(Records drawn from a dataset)
◆ ◆ ◆ ◆

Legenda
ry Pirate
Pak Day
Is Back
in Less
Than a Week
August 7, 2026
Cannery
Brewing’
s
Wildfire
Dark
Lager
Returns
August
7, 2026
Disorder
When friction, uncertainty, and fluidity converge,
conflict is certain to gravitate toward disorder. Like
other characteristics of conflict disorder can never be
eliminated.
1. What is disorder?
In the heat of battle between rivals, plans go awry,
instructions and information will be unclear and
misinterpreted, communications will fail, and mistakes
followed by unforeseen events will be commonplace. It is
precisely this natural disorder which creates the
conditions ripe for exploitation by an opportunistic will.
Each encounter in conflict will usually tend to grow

◆ ◆ ◆ ◆

# Problem requirements:
Type out all of the records again, exactly.

# Task response:
Legenda
ry Pirate
Pak Day
Is Back
in Less
Than a Week
August 7, 2026
Cannery
Brewing’
s
Wildfire
Dark
Lager
Returns
August
7, 2026
Disorder
When friction, uncertainty, and fluidity converge,
conflict is certain to gravitate toward disorder. Like
other characteristics of conflict disorder can never be
eliminated.
1. What is disorder?
In the heat of battle between rivals, plans go awry,
instructions and information will be unclear and
misinterpreted, communications will fail, and mistakes
followed by unforeseen events will be commonplace. It is
precisely this natural disorder which creates the
conditions ripe for exploitation by an opportunistic will.
Each encounter in conflict will usually tend to grow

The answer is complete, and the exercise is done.